Il nostro Dojo, Kendo e cultura

Storia del Mizuta Kendo Club

Dalle origini a oggi

Il M° Shigenori Mizuta e il M° Ermanno Ceriello a Modena, 4 dicembre 2016.

Il Kendo a Venezia nacque nel 1990, per merito di un’iniziativa della palestra Tadashi Koike (Mestre) che, contattando l’Associazione Italiana Kendo (AIK), incaricò Livio Lancini (allora 2 dan) di iniziare un nuovo corso di Kendo.
Grazie al sacrificio di Livio, che ogni sabato affrontava il viaggio da Brescia a Mestre, si creò il primo nucleo di Kendoka veneziani. Dopo un anno, gli intraprendenti Kendoka, tra i quali Ermanno Ceriello, iniziarono un’attività parallela anche in centro storico, la palestra era piccola ma il morale alto.
Nasceva il Mizuta Kendo Club, in onore del Sensei Shigenori Mizuta 8º Dan Hanshi, grande amico e mentore di Ermanno.
L’attività continuò con costanza, alcuni problemi per trovare gli spazi hanno un po’ caratterizzato questi anni, fino a che problemi logistici non costrinsero i Kendoka a lasciare la città lagunare, soprattutto per incontrare le necessità dei sempre più numerosi partecipanti non veneziani: il club, continua ad essere tutt’oggi un gruppo corposo.

Lo spirito del Dojo

Vorremmo fosse chiaro lo spirito con cui il Kendo è praticato da noi come dalla maggior parte dei kendoka, perciò se non l’avete ancora fatto, date un occhio alla sezione “Il Kendo“, questo vi aiuterà a comprendere quali siano i veri obiettivi di questa disciplina!

Il Kendo non può essere praticato come “tecnica di combattimento” perchè nella vita quotidiana non capiterà mai di combattere con la “spada alla mano”. Ciò che colpisce negli anni di pratica, sono gli aspetti secondari della Via della spada, che tanta influenza ha anche nella vita di tutti i giorni, nel carattere di chi si trova a combattere mettendo in gioco tutto se stesso, ma con il più profondo rispetto del suo avversario.

Non bisogna però aspettarsi che gli allenamenti siano una sorta di dibattito filosofico, la verità è che il Kendo offre i suoi benefici semplicemente attraverso la pratica dei suoi esercizi.

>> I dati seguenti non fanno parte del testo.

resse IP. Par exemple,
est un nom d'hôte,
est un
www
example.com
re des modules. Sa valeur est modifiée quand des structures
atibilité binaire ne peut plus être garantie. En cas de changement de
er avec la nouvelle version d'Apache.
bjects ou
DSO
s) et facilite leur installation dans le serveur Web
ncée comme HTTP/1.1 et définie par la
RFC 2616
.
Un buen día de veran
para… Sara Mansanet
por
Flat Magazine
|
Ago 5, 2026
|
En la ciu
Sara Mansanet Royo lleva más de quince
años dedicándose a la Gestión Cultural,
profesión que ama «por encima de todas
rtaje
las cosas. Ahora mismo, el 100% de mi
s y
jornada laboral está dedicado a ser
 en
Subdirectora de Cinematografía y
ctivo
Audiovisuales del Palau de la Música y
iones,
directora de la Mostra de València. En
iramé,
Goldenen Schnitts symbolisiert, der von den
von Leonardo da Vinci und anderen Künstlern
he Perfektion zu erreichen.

Nel Kendo si lavora e ci si concentra per migliorare il proprio Kendo, tutto il resto viene da se, compresa l’atmosfera di amicizia e collaborazione che si crea nei dojo.

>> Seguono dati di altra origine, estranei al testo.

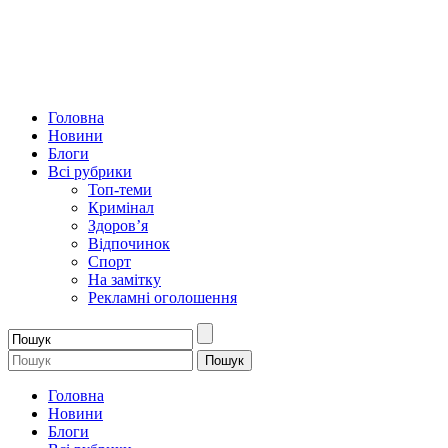
Головна
Новини
Блоги
Всі рубрики
Топ-теми
Кримінал
Здоров’я
Відпочинок
Спорт
На замітку
Рекламні оголошення
Головна
Новини
Блоги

Agonismo, rivalità, e certe forme di gerarchia che s’incontrano in altre discipline, sono totalmente assenti nel Kendo. I principianti godono dello stesso rispetto, considerazione e amicizia, riservata ai praticanti più esperti nonchè all’istruttore stesso.

Tutto questo è vero per il Dojo di Venezia come per tutti gli altri Dojo che abbiamo conosciuto, ed il medesimo spirito si può respirare anche in occasione degli stage nazionali ed internazionali, nonchè quando c’è l’opportunità di ospitare maestri e praticanti giapponesi.

 

Cogliete quindi l’occasione, provate a praticare e…GAMBATTE KUDASAI!